The plan envisages an audit by the Department of Children of any proposed accommodation location “outlining what capacity exists in terms of Medical, Educational, Community, Transport and Housing Services” and “The creation of an honest, consistent multi-departmental and multi-agency approach to community consultation” with scope for submissions and observations to which the International Protection Accommodation Service (IPAS) would be obliged to issue a public response.

Before offering a few observations on this plan, it must be noted that any plan about the asylum process is subject to important inherent uncertainty. Nobody knows how many asylum seekers will show up on our shores from one day to the next, let alone from one year to the next. That does not mean that planning is futile. But it does mean that any credible plan must integrate suppleness and nimbleness.

Sinn Féin’s plan does not state a single empirical assumption on which its merits are founded. For example, it would be helpful if the party could offer guidance on the scale of dedicated accommodation it imagines will be necessary looking out from today. How many accommodation centres does it think will be needed and how many applicants will each one house? That is not an academic matter. It will surely take many months if not years between identification of possible sites, community consultations, planning permission and eventual construction. A network of decent, permanent “purpose-built centres” cannot be established or flexed on the hoof or at the drop of a hat. The lead time from decision to completion is years rather than months.

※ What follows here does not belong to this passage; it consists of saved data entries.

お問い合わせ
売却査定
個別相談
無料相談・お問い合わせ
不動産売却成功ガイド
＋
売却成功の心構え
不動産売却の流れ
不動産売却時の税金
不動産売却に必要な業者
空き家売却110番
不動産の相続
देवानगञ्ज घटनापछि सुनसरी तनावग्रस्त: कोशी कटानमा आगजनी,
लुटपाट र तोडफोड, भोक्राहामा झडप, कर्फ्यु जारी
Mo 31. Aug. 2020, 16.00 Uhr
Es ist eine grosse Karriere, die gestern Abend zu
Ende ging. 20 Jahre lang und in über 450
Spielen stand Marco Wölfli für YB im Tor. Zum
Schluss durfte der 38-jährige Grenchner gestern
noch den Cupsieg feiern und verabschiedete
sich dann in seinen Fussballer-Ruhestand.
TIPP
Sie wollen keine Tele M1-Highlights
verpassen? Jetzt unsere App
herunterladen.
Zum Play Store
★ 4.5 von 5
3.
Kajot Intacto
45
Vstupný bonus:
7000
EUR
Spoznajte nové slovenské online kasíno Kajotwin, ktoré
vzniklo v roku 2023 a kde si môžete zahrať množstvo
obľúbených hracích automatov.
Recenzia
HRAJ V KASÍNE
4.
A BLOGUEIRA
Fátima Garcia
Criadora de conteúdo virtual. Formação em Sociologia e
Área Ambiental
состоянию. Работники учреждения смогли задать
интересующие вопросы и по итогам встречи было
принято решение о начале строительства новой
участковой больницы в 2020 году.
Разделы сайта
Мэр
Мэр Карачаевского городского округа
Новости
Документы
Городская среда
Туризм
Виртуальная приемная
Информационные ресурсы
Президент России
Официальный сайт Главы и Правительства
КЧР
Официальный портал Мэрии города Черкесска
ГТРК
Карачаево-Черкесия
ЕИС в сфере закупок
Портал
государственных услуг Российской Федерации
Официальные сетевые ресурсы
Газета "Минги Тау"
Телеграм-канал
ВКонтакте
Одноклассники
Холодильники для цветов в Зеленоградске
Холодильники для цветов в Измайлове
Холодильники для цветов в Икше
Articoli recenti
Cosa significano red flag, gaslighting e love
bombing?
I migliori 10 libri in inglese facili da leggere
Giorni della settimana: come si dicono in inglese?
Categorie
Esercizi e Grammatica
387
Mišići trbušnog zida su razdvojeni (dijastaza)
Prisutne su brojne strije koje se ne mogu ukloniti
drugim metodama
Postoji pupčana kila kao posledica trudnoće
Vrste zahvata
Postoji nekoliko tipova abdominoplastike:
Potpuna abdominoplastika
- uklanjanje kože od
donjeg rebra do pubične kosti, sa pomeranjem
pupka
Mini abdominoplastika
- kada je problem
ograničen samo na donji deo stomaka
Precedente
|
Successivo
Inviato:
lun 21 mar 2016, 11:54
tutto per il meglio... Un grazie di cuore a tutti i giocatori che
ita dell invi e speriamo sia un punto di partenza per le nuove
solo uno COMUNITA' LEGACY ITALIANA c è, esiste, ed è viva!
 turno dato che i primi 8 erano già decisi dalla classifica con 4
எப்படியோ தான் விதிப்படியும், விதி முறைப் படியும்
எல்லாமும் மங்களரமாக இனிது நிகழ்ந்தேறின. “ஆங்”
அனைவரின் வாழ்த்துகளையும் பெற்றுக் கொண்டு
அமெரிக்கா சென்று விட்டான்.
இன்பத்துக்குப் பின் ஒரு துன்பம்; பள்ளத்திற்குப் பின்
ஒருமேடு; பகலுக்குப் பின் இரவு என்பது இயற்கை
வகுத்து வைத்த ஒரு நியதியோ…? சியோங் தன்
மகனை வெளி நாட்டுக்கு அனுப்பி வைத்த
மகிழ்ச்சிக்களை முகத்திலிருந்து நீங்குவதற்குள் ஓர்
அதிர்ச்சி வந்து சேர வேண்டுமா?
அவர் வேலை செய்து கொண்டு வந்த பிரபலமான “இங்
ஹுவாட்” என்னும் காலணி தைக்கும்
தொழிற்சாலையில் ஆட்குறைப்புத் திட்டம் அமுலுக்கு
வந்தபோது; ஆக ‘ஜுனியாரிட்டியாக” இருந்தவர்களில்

Relatedly, it should be noted also that this plan does not specify costs for any of its proposals.

But let’s turn to its proposals for the “here and now”: the selection of temporary emergency accommodation; i.e., existing facilities of some kind. What kinds of facilities they have in mind is defined only by the notion that they should not be buildings and land more suitable for other purposes.

The party does not say how it would go about selecting candidate sites beyond that they should be located in places that have the capacity for them and that their designation as suitable should follow the process of community consultation described above. That is as clear as mud.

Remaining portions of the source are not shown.